▸ TASK OBJECTIVE
Give back the data in full. Leave nothing out.

** Opening MATERIAL PROVIDED block **

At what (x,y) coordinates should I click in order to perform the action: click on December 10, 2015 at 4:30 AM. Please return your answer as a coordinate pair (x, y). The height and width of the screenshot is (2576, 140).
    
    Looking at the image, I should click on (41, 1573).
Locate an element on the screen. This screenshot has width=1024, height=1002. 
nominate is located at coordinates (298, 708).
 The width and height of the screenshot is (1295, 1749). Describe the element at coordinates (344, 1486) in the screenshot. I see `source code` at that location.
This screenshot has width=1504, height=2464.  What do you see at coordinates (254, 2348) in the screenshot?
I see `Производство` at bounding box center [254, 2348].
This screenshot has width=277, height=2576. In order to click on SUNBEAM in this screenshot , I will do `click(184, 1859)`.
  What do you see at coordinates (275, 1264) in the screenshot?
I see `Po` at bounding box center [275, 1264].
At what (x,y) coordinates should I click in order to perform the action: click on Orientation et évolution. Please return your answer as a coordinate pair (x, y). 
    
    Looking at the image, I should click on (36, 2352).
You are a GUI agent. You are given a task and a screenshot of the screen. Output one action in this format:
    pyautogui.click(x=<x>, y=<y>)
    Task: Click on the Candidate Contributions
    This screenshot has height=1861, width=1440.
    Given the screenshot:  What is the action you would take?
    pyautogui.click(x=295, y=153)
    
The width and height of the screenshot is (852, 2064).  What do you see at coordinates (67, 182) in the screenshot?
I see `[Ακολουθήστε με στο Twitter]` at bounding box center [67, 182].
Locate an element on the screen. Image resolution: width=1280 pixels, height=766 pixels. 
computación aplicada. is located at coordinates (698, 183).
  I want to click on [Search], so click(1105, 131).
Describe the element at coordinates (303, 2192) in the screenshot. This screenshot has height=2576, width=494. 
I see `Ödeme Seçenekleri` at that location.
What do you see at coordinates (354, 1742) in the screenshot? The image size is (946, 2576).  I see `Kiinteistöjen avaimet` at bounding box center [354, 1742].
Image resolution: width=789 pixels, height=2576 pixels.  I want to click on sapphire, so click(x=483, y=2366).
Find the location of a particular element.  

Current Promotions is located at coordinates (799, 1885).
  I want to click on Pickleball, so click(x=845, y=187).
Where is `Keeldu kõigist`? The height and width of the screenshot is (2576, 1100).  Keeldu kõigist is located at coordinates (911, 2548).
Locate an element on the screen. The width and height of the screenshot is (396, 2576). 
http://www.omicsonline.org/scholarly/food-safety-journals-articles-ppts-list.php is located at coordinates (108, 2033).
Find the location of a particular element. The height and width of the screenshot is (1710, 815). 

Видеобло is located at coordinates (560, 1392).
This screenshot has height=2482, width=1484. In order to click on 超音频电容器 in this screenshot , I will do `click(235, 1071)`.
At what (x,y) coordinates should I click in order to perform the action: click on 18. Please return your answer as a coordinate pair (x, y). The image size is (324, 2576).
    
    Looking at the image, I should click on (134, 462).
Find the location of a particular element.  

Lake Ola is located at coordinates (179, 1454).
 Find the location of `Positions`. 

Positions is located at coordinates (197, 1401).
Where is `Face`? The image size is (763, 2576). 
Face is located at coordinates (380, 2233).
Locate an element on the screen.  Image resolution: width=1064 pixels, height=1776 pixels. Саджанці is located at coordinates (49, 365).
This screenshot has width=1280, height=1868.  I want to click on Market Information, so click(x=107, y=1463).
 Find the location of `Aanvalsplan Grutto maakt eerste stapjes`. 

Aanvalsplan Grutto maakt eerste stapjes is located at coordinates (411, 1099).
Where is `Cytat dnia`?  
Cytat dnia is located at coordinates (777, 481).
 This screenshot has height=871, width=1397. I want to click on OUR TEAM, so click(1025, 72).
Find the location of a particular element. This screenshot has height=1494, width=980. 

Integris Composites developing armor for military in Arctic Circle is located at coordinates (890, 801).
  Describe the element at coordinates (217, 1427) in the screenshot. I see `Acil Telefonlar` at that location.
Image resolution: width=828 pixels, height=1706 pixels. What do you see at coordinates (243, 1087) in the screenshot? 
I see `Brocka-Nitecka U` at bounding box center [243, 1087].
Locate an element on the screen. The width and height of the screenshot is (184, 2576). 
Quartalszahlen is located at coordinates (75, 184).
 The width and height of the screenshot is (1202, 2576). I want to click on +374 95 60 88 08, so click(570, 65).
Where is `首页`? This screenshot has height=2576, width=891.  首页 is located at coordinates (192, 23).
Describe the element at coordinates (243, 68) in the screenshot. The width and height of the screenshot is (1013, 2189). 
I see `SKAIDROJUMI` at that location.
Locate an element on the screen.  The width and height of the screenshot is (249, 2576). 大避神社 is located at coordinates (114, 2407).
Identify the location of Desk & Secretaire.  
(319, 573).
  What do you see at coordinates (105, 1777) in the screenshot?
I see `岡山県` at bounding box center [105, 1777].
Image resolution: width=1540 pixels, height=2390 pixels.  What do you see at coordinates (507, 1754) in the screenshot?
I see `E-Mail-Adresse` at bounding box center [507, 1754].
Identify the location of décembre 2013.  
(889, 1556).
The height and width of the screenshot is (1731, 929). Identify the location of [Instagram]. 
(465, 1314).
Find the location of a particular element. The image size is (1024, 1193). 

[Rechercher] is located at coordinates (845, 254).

** Closing MATERIAL PROVIDED block **

▸ WRITTEN RESPONSE
At what (x,y) coordinates should I click in order to perform the action: click on December 10, 2015 at 4:30 AM. Please return your answer as a coordinate pair (x, y). The height and width of the screenshot is (2576, 140).
    
    Looking at the image, I should click on (41, 1573).
Locate an element on the screen. This screenshot has width=1024, height=1002. 
nominate is located at coordinates (298, 708).
 The width and height of the screenshot is (1295, 1749). Describe the element at coordinates (344, 1486) in the screenshot. I see `source code` at that location.
This screenshot has width=1504, height=2464.  What do you see at coordinates (254, 2348) in the screenshot?
I see `Производство` at bounding box center [254, 2348].
This screenshot has width=277, height=2576. In order to click on SUNBEAM in this screenshot , I will do `click(184, 1859)`.
  What do you see at coordinates (275, 1264) in the screenshot?
I see `Po` at bounding box center [275, 1264].
At what (x,y) coordinates should I click in order to perform the action: click on Orientation et évolution. Please return your answer as a coordinate pair (x, y). 
    
    Looking at the image, I should click on (36, 2352).
You are a GUI agent. You are given a task and a screenshot of the screen. Output one action in this format:
    pyautogui.click(x=<x>, y=<y>)
    Task: Click on the Candidate Contributions
    This screenshot has height=1861, width=1440.
    Given the screenshot:  What is the action you would take?
    pyautogui.click(x=295, y=153)
    
The width and height of the screenshot is (852, 2064).  What do you see at coordinates (67, 182) in the screenshot?
I see `[Ακολουθήστε με στο Twitter]` at bounding box center [67, 182].
Locate an element on the screen. Image resolution: width=1280 pixels, height=766 pixels. 
computación aplicada. is located at coordinates (698, 183).
  I want to click on [Search], so click(1105, 131).
Describe the element at coordinates (303, 2192) in the screenshot. This screenshot has height=2576, width=494. 
I see `Ödeme Seçenekleri` at that location.
What do you see at coordinates (354, 1742) in the screenshot? The image size is (946, 2576).  I see `Kiinteistöjen avaimet` at bounding box center [354, 1742].
Image resolution: width=789 pixels, height=2576 pixels.  I want to click on sapphire, so click(x=483, y=2366).
Find the location of a particular element.  

Current Promotions is located at coordinates (799, 1885).
  I want to click on Pickleball, so click(x=845, y=187).
Where is `Keeldu kõigist`? The height and width of the screenshot is (2576, 1100).  Keeldu kõigist is located at coordinates (911, 2548).
Locate an element on the screen. The width and height of the screenshot is (396, 2576). 
http://www.omicsonline.org/scholarly/food-safety-journals-articles-ppts-list.php is located at coordinates (108, 2033).
Find the location of a particular element. The height and width of the screenshot is (1710, 815). 

Видеобло is located at coordinates (560, 1392).
This screenshot has height=2482, width=1484. In order to click on 超音频电容器 in this screenshot , I will do `click(235, 1071)`.
At what (x,y) coordinates should I click in order to perform the action: click on 18. Please return your answer as a coordinate pair (x, y). The image size is (324, 2576).
    
    Looking at the image, I should click on (134, 462).
Find the location of a particular element.  

Lake Ola is located at coordinates (179, 1454).
 Find the location of `Positions`. 

Positions is located at coordinates (197, 1401).
Where is `Face`? The image size is (763, 2576). 
Face is located at coordinates (380, 2233).
Locate an element on the screen.  Image resolution: width=1064 pixels, height=1776 pixels. Саджанці is located at coordinates (49, 365).
This screenshot has width=1280, height=1868.  I want to click on Market Information, so click(x=107, y=1463).
 Find the location of `Aanvalsplan Grutto maakt eerste stapjes`. 

Aanvalsplan Grutto maakt eerste stapjes is located at coordinates (411, 1099).
Where is `Cytat dnia`?  
Cytat dnia is located at coordinates (777, 481).
 This screenshot has height=871, width=1397. I want to click on OUR TEAM, so click(1025, 72).
Find the location of a particular element. This screenshot has height=1494, width=980. 

Integris Composites developing armor for military in Arctic Circle is located at coordinates (890, 801).
  Describe the element at coordinates (217, 1427) in the screenshot. I see `Acil Telefonlar` at that location.
Image resolution: width=828 pixels, height=1706 pixels. What do you see at coordinates (243, 1087) in the screenshot? 
I see `Brocka-Nitecka U` at bounding box center [243, 1087].
Locate an element on the screen. The width and height of the screenshot is (184, 2576). 
Quartalszahlen is located at coordinates (75, 184).
 The width and height of the screenshot is (1202, 2576). I want to click on +374 95 60 88 08, so click(570, 65).
Where is `首页`? This screenshot has height=2576, width=891.  首页 is located at coordinates (192, 23).
Describe the element at coordinates (243, 68) in the screenshot. The width and height of the screenshot is (1013, 2189). 
I see `SKAIDROJUMI` at that location.
Locate an element on the screen.  The width and height of the screenshot is (249, 2576). 大避神社 is located at coordinates (114, 2407).
Identify the location of Desk & Secretaire.  
(319, 573).
  What do you see at coordinates (105, 1777) in the screenshot?
I see `岡山県` at bounding box center [105, 1777].
Image resolution: width=1540 pixels, height=2390 pixels.  What do you see at coordinates (507, 1754) in the screenshot?
I see `E-Mail-Adresse` at bounding box center [507, 1754].
Identify the location of décembre 2013.  
(889, 1556).
The height and width of the screenshot is (1731, 929). Identify the location of [Instagram]. 
(465, 1314).
Find the location of a particular element. The image size is (1024, 1193). 

[Rechercher] is located at coordinates (845, 254).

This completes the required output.